Cumpre por fim observar que a norma de não incidência ou de isenção, por se tratar de uma regra de exceção, não comporta interpretação extensiva, nem analógica, devendo ser interpretada literalmente consoante dispõe o art. 111 do CTN:

            “Art. 111. Interpreta-se literalmente a legislação tributária que disponha            sobre:

                  I – suspensão ou exclusão do crédito tributário;

                  II – outorga de isenção;

                  III – dispensa do cumprimento de obrigações tributárias acessórias.”

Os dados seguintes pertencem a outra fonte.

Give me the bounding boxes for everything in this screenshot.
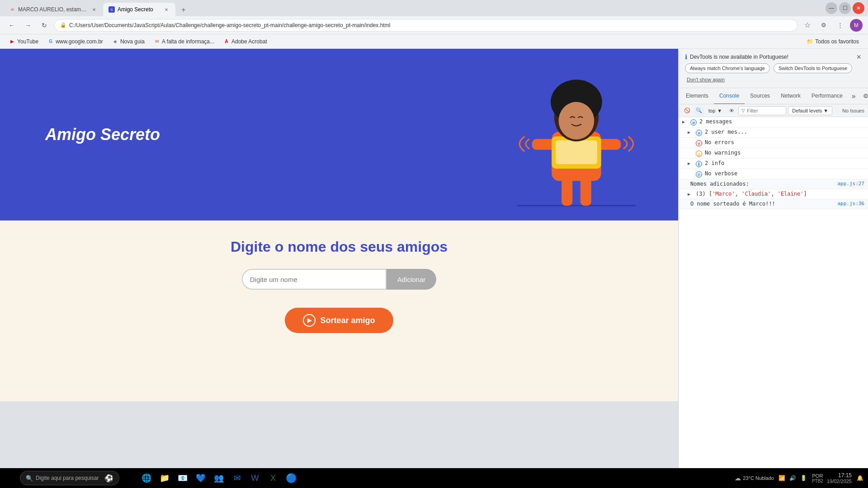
no-warnings-text: No warnings [705, 150, 864, 156]
browser-window: ✉ MARCO AURELIO, estamos aq... ✕ S Amigo… [0, 0, 868, 488]
devtools-toolbar: 🚫 🔍 top ▼ 👁 ▽ Default levels ▼ No Issues [679, 104, 868, 117]
excel-icon[interactable]: X [266, 471, 280, 485]
banner-title-row: ℹ DevTools is now available in Portugues… [685, 53, 862, 61]
taskbar-app-icons: ⧉ 🌐 📁 📧 💙 👥 ✉ W X 🔵 [121, 471, 298, 485]
bookmark-falta[interactable]: ✉ A falta de informaça... [150, 37, 218, 47]
tab-2[interactable]: S Amigo Secreto ✕ [103, 3, 175, 16]
name-input[interactable] [242, 269, 387, 290]
tab-console[interactable]: Console [714, 88, 745, 104]
console-row-2-info: ▶ ℹ 2 info [679, 159, 868, 169]
window-controls: — ☐ ✕ [826, 2, 864, 14]
address-bar-row: ← → ↻ 🔒 C:/Users/User/Documents/JavaScri… [0, 16, 868, 34]
devtools-tabs: Elements Console Sources Network Perform… [679, 88, 868, 104]
messages-text: 2 messages [699, 118, 864, 125]
sort-button[interactable]: ▶ Sortear amigo [285, 308, 393, 333]
teams-icon[interactable]: 👥 [212, 471, 226, 485]
top-dropdown-icon[interactable]: ▼ [717, 108, 722, 113]
switch-devtools-button[interactable]: Switch DevTools to Portuguese [774, 63, 852, 73]
bookmark-youtube[interactable]: ▶ YouTube [5, 37, 42, 47]
more-tabs-button[interactable]: » [848, 88, 859, 104]
explorer-icon[interactable]: 📁 [157, 471, 172, 485]
tab-network[interactable]: Network [775, 88, 806, 104]
dont-show-button[interactable]: Don't show again [685, 76, 862, 83]
bookmark-google[interactable]: G www.google.com.br [44, 37, 107, 47]
maximize-button[interactable]: ☐ [839, 2, 851, 14]
profile-button[interactable]: M [850, 19, 863, 32]
levels-chevron: ▼ [823, 108, 828, 113]
minimize-button[interactable]: — [826, 2, 837, 14]
eye-icon[interactable]: 👁 [726, 106, 736, 116]
filter-toggle-button[interactable]: 🔍 [694, 106, 704, 116]
banner-close-button[interactable]: ✕ [856, 53, 862, 61]
bookmarks-bar: ▶ YouTube G www.google.com.br ◈ Nova gui… [0, 34, 868, 49]
weather-widget[interactable]: ☁ 23°C Nublado [735, 474, 774, 482]
menu-button[interactable]: ⋮ [834, 19, 846, 32]
tab1-favicon: ✉ [9, 6, 15, 13]
forward-button[interactable]: → [22, 19, 34, 32]
network-icon[interactable]: 📶 [778, 474, 787, 483]
bookmark-star-button[interactable]: ☆ [801, 19, 814, 32]
tab-1[interactable]: ✉ MARCO AURELIO, estamos aq... ✕ [4, 3, 103, 16]
bookmark-adobe[interactable]: A Adobe Acrobat [220, 37, 271, 47]
app-body: Digite o nome dos seus amigos Adicionar … [0, 221, 678, 401]
refresh-button[interactable]: ↻ [38, 19, 51, 32]
chrome-icon[interactable]: 🔵 [284, 471, 298, 485]
clock-widget[interactable]: 17:15 19/02/2025 [827, 472, 852, 484]
console-row-names-added: Nomes adicionados: app.js:27 [679, 179, 868, 189]
devtools-settings-icon[interactable]: ⚙ [859, 90, 868, 103]
word-icon[interactable]: W [248, 471, 262, 485]
expand-user-messages-icon[interactable]: ▶ [688, 130, 693, 135]
mail-icon[interactable]: ✉ [230, 471, 244, 485]
levels-dropdown[interactable]: Default levels ▼ [788, 106, 832, 115]
expand-messages-icon[interactable]: ▶ [682, 119, 688, 124]
tab-performance[interactable]: Performance [806, 88, 848, 104]
console-row-sorted: O nome sorteado é Marco!!! app.js:36 [679, 199, 868, 209]
user-messages-text: 2 user mes... [705, 129, 864, 135]
filter-box[interactable]: ▽ [738, 106, 786, 115]
tab1-title: MARCO AURELIO, estamos aq... [18, 6, 88, 13]
clear-console-button[interactable]: 🚫 [682, 106, 692, 116]
info-icon: ℹ [685, 53, 687, 61]
top-label: top [708, 108, 715, 113]
add-button[interactable]: Adicionar [387, 269, 437, 290]
extensions-button[interactable]: ⚙ [817, 19, 830, 32]
expand-array-icon[interactable]: ▶ [688, 192, 693, 197]
weather-text: 23°C Nublado [743, 475, 774, 481]
tab-sources[interactable]: Sources [745, 88, 775, 104]
address-bar[interactable]: 🔒 C:/Users/User/Documents/JavaScript/Aul… [54, 19, 797, 32]
error-icon: ✕ [696, 140, 702, 146]
all-favorites-button[interactable]: 📁 Todos os favoritos [803, 37, 863, 47]
bookmark-folder-icon: 📁 [807, 38, 813, 45]
outlook-icon[interactable]: 📧 [175, 471, 190, 485]
tab-elements[interactable]: Elements [680, 88, 714, 104]
sorted-link[interactable]: app.js:36 [837, 201, 864, 206]
filter-input[interactable] [747, 108, 783, 113]
volume-icon[interactable]: 🔊 [788, 474, 797, 483]
expand-info-icon[interactable]: ▶ [688, 161, 693, 166]
tab2-close[interactable]: ✕ [163, 6, 170, 13]
battery-icon[interactable]: 🔋 [799, 474, 808, 483]
start-button[interactable]: ⊞ [4, 471, 18, 485]
taskbar-search[interactable]: 🔍 Digite aqui para pesquisar ⚽ [20, 471, 119, 485]
youtube-favicon: ▶ [9, 38, 15, 45]
task-view-icon[interactable]: ⧉ [121, 471, 136, 485]
match-language-button[interactable]: Always match Chrome's language [685, 63, 770, 73]
console-row-array: ▶ (3) ['Marco', 'Claudia', 'Elaine'] [679, 189, 868, 199]
edge-icon[interactable]: 🌐 [139, 471, 154, 485]
tab1-close[interactable]: ✕ [90, 6, 98, 13]
elements-tab-label: Elements [686, 93, 708, 99]
banner-title-text: DevTools is now available in Portuguese! [690, 54, 788, 60]
new-tab-button[interactable]: + [177, 4, 190, 16]
no-errors-text: No errors [705, 139, 864, 145]
names-added-link[interactable]: app.js:27 [837, 181, 864, 187]
main-area: Amigo Secreto [0, 49, 868, 488]
warning-icon: △ [696, 150, 702, 157]
notification-icon[interactable]: 🔔 [855, 474, 864, 483]
user-messages-icon: ≡ [696, 130, 702, 136]
sys-icons: 📶 🔊 🔋 [778, 474, 808, 483]
bookmark-nova-guia[interactable]: ◈ Nova guia [108, 37, 148, 47]
vscode-icon[interactable]: 💙 [193, 471, 208, 485]
back-button[interactable]: ← [5, 19, 18, 32]
lock-icon: 🔒 [60, 22, 66, 28]
close-button[interactable]: ✕ [853, 2, 864, 14]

Encontramos um julgado do TJSP que equipara a meação à herança ou ao legado pra fins de aplicação da regra de não incidência, o que, a nosso ver é um equívoco:

EMENTA. VOTO DO RELATOR EMENTA – AGRAVO DE INSTRUMENTO – INVENTÁRIO – Decisão que determinou à inventariante o recolhimento do ITCMD – Descabimento – Renúncia da meação pela viúva meeira em favor do monte-mor, com reserva de usufruto – Hipótese de renúncia abdicativa e não translativa (tampouco doação) – Não incidência do ITCMD – Aplicação do art. 5º, I, da Lei Estadual 10.705/2000 – Precedentes, inclusive desta Câmara – Decisão reformada – Recurso provido (TJSP;  Agravo de Instrumento 2150913-38.2015.8.26.0000; Relator (a): Salles Rossi; Órgão Julgador: 8ª Câmara de Direito Privado; Foro Regional IX – Vila Prudente – 1ª Vara da Família e Sucessões; Data do Julgamento: 17/08/2016; Data de Registro: 17/08/2016)

A chamada renúncia abdicativa só tem aplicação em relação à herança ou ao legado, nos estritos termos do art. 5º, incido I da Lei nº 10.7905/2000.